Popülarite ile nitelik arasındaki ilişki hemen her alanda sorgulanan bir mevzu. Bu tartışma zaman zaman edebiyat dünyasında da gündeme geliyor. Hatta kitapları çok satan yazarların edebi niteliğine kuşku ile yaklaşıldığı da oluyor. Kimi zaman haklı, kimi zaman önyargılı olsa da bu yaklaşımı net bir şekilde kıran isimlerden biri Ahmet Ümit.
Ahmet Ümit’in son romanı ‘Elveda Güzel Vatanım’ aralık ayı başında yayınlandı. İlk baskı
250 bin adet yapıldı, bir solukta tükendi ve 50 bin adet ek basıldı. Üstelik Ümit bu kez tümüyle farklı tarihi bir romanla okurlarının karşısına çıktı. Dolayısıyla bu ilgi, okurun polisiye roman sevdasıyla açıklanamazdı, zaten rakamlar Türkiye’de polisiye roman satışlarının o denli yüksek olmadığını gösteriyor.
O halde neydi ilk birkaç günde oluşan bu ilginin sebebi?
Bu soruyu Ahmet Ümit’e sordum. O, kitaplarına gösterilen ilgiyi, okuyucusuyla yıllardır doğrudan kurduğu ilişkiye bağlıyor ve Ahmet Ümit adının önde olduğunu, çok satan yazar olmanın karşılığı olduğunu anlatıyor. Bunu söylemekte bir beis görmüyor.
Ümit ‘Elveda Güzel Vatanım’da, İttihat ve Terakki dönemini, 1908 - 1926 yılları arasında yakın tarihimizin dönüm noktalarından birini anlatıyor.

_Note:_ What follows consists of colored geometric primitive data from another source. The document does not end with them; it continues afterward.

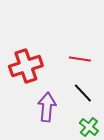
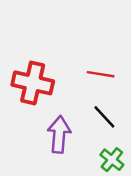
red cross: (26, 66) -> (33, 83), turned 32

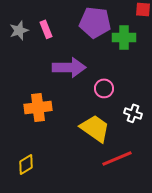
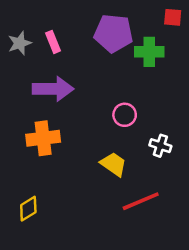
purple arrow: (69, 67) -> (53, 89), moved
yellow trapezoid: (95, 128) -> (113, 164), size x0.7

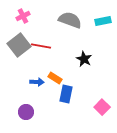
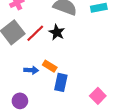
red line: (41, 46) -> (35, 33), turned -54
black star: (84, 59) -> (57, 32), moved

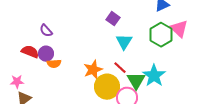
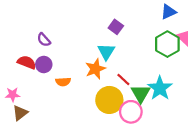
cyan triangle: (124, 42) -> (106, 52), moved
orange semicircle: (54, 64) -> (63, 82), moved
orange star: (93, 70) -> (95, 69), moved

Üzerinde dört yıl çalıştığı, uzun araştırmalar, okumalar yaptığı, olayların geçtiği tüm şehir ve mekanları tek tek dolaşarak tamamladığı romanıyla her anlamda daha objektif bir bakış açısı yaratmaya çalışıyor.

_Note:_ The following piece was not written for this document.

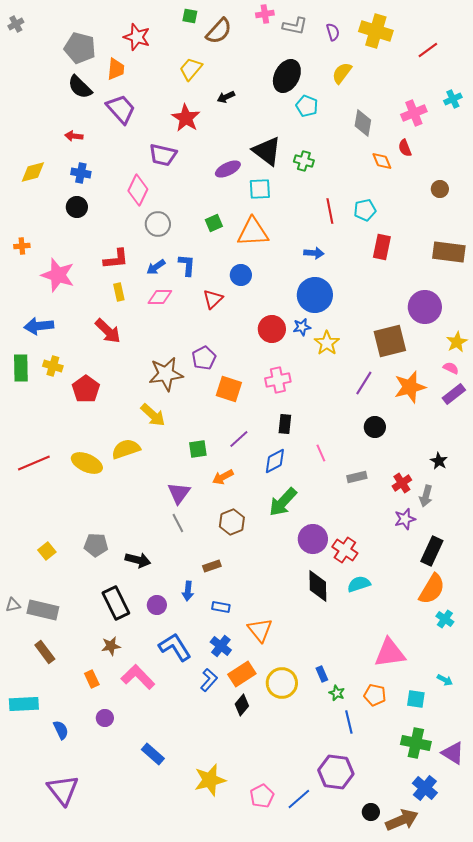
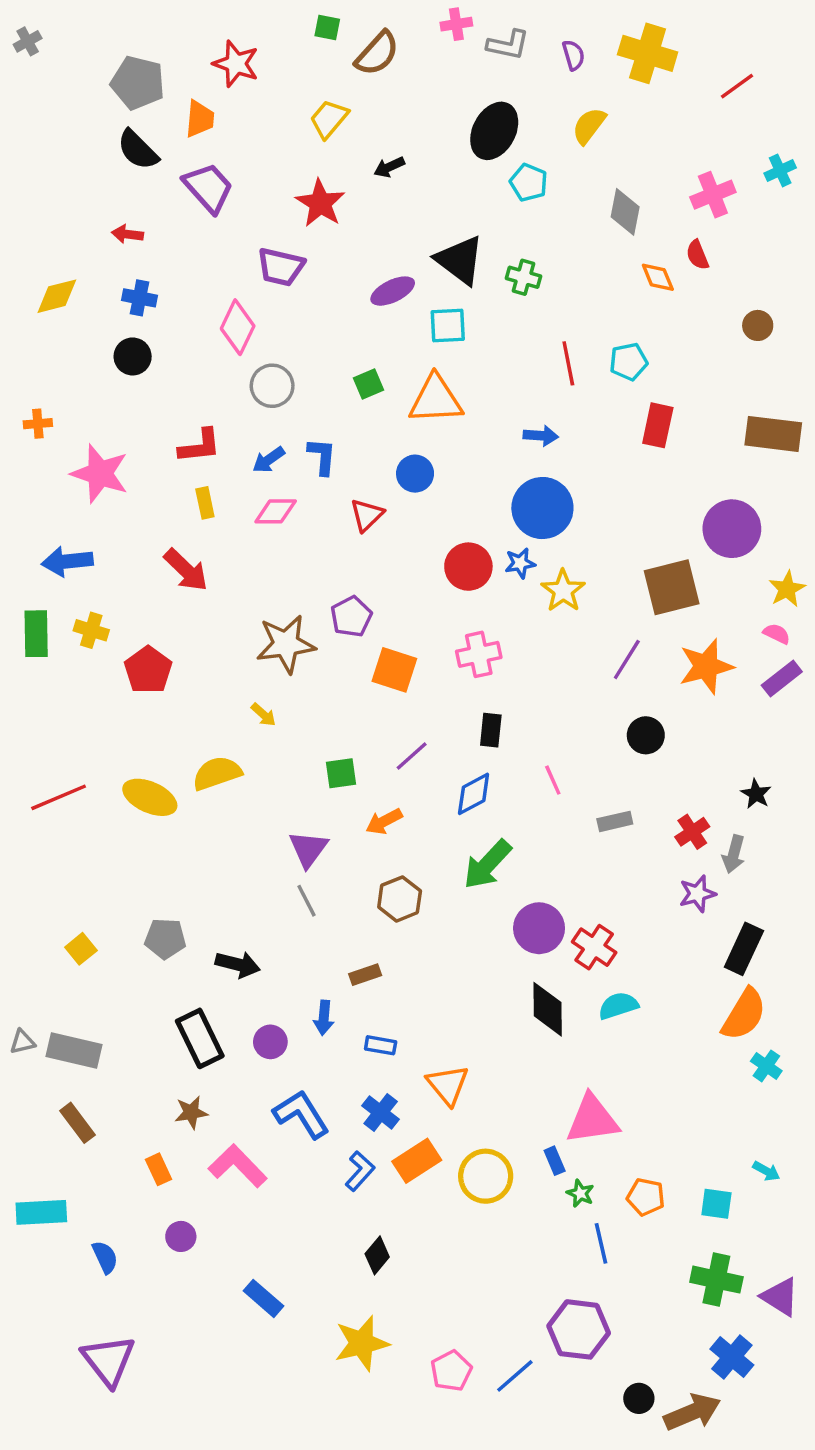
yellow arrow: (153, 415) -> (263, 715), size x0.6
pink triangle: (390, 653) -> (592, 1119), moved
black diamond: (242, 705) -> (377, 1255), moved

En azından, aslında Cumhuriyet’in temellerinin atıldığını düşündüğü o yıllara dair bugüne kadar öne sürülen tezleri tartışmaya açıyor.
Çünkü İttihat ve Terakki dönemine dair üç farklı görüş var; İttihatçılar, kendilerinin mutlak olarak doğru olduğunu düşünüyor, Osmanlıcı bakış açısı İttihatçıları tümüyle reddediyor ve kötülüyor, bir de Milli Müdafaacılar var, ilk ikisinden de ayrılıyor. Ahmet Ümit, tüm bu bakış açılarından sıyrılarak, resmi tüm gerçekliğiyle ortaya koymak istiyor.
Bunu yaparken de tarihçi değil, romancı kimliğiyle yola çıktığını anlatıyor. Nitekim, Osmanlı’nın çöküşü, Birinci Dünya Savaşı ve Cumhuriyet’in ilan edildiği yıllara karşılık gelen o dönemi, bir aşk romanı kurgusuyla aktarıyor ve Boris Pasternak’ın Dr. Jivago’su gibi bir roman yazdığını söylüyor.
Yakın tarihe bir başka bakış
Ahmet Ümit’in niyeti İttihat ve Terakki’yi yargılamak değilse de, monarşiye karşı, hürriyet, özgürlük, adalet diye başlayan bir hareketin nasıl olup da dokuz ayda, muhalifleri susturan, despotik bir hale dönüştüğünü anlatmak istiyor.
İşte, belki tam bu noktada, biz de bugün hâlâ demokrasi adına yaşadığımız sıkıntıları neden çözemediğimizi düşünmek ve yakın tarihimizi bir başka bakış açısıyla okumak durumunda kalıyoruz. Bu arada Ahmet Ümit’e bir okuru olarak bundan sonra kendisinden tümüyle bir aşk romanı beklediğimi söylediğimde, her zamanki zarif tavrıyla karşılıyor ve “Neden olmasın?” diyor.